The case of Evans and lessons for the SFO
Peter Binning and Andrew Smith of Corker Binning
These are testing times for the Serious Fraud Office (SFO). In November last year, in a case called R v Evans, the SFO sought a voluntary bill of indictment (VBI) against six individuals on allegations of conspiracy to defraud, having seen the original charges arising out of the same transactions dismissed by the court. With no other recourse available to them, the SFO pursued the VBI on the basis that the judge had erred in law in dismissing the original case. The dismissal of the VBI application and the subsequent costs hearing stand as a stark reminder that the SFO, like all prosecutorial bodies, will not be permitted to pursue unmeritorious cases without impunity, and that the public purse may ultimately pay the price.
Mr Justice Hickinbottom, in holding that the SFO must pay both the wasted costs of the defence incurred since the dismissal notice and the costs of the VBI hearing on the more stringent indemnity basis, pointed to a series of failures by the SFO in pursuing its case. The Judge accused the SFO of repeatedly “changing the goalposts” and held that this could not be explained as a mere mistake, but was instead evidence of an intransigence which was in direct opposition to the SFO’s positive obligation of self-scrutiny. The ramifications of this judgment are yet to be seen, but Evans is indicative of a problem which has become familiar to white collar crime practitioners in the UK — that the SFO, despite some successes, remains prone to embarrassing and costly mistakes.
Moreover, the wider question posed by Evans is whether the SFO is capable of delivering on its promise to convict large corporates for bribery and fraud offences, given that its prosecutions of individuals remain haphazard.

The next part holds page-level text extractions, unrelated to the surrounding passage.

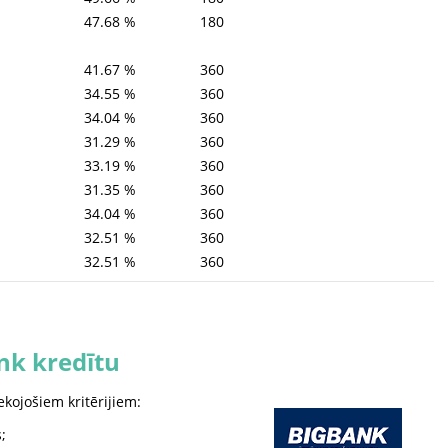
47.68 %
180
41.67 %
360
34.55 %
360
34.04 %
360
31.29 %
360
33.19 %
360
31.35 %
360
34.04 %
360
32.51 %
360
32.51 %
360
nk kredītu
ekojošiem kritērijiem:
;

That is not to say that the SFO has failed to convict at all; over the past three years, the rate of conviction of cases brought to trial has been relatively high at around 70%. Of course, that statistic presupposes that cases are brought to court, and whilst the conviction rate has been on a steady but incremental decline over that time, the number of cases being taken on by the SFO has also declined. The roll call of corporates currently under investigation by the SFO is impressive, including GSK, Tesco, G4S, Serco and Barclays, but apart from encouraging a more positive compliance culture in the corporate world, the real test of the SFO’s resolve and skill will be whether it can successfully prosecute any of these companies.
The absence of a successful corporate prosecution (other than the conviction of Smith & Ouzman for bribery offences in late 2014, a company nobody could truthfully describe as a large corporate) can largely be attributed to the costs involved in investigating the types of cases which fall within the SFOs remit. Indeed, the SFO has recently struggled financially to support its caseload, in 2014 submitting a request to the government for “blockbuster funding” of £26.5 million, representing a 75% expansion of its 2015 budget. Although part of this money was assigned to settle the claim for damages brought by the failed Tchenguiz brothers’ prosecution, it was also to continue the work into the continuing LIBOR rate fixing investigations. On the latter, where money has been ring-fenced and granted, the SFO has seen corresponding success with the extra cash flow assisting in obtaining one guilty plea from a former banker and all dismissal applications brought by other LIBOR suspects being dismissed by the court. This is a positive success for the SFO.
Most practitioners will hope that the criticism levied in Evans prompts the SFO to engage more critically with their case review policies before pursuing prosecution. In this context, it is important to remember the findings of the latest report on the SFO by the HM Crown Prosecution Inspectorate. In that report, published in 2014, Chief Inspector Michael Fuller expressed concern that reforms required by the previous 2012 inspection had not been implemented quickly enough. Problems surrounding the intelligence-gathering functions, qualification and allocation of staff and the investigation techniques employed by the agency were found to endure despite an acknowledgment that efforts had been made to resolve them.
In light of the ever increasing target list announced by the SFO, and the corresponding costs and resources which will be necessary to overcome the types of hurdles experienced in Evans, one wonders if a resolution to the SFO’s problems will be found quickly enough for it to deliver on all its post-Bribery Act promises and salvage its reputation in the public eye. If the SFO is unable ultimately to get its house in order, this will ultimately operate against the general consensus that having a strong prosecutorial body to investigate serious fraud, bribery and corruption is in the interests of all.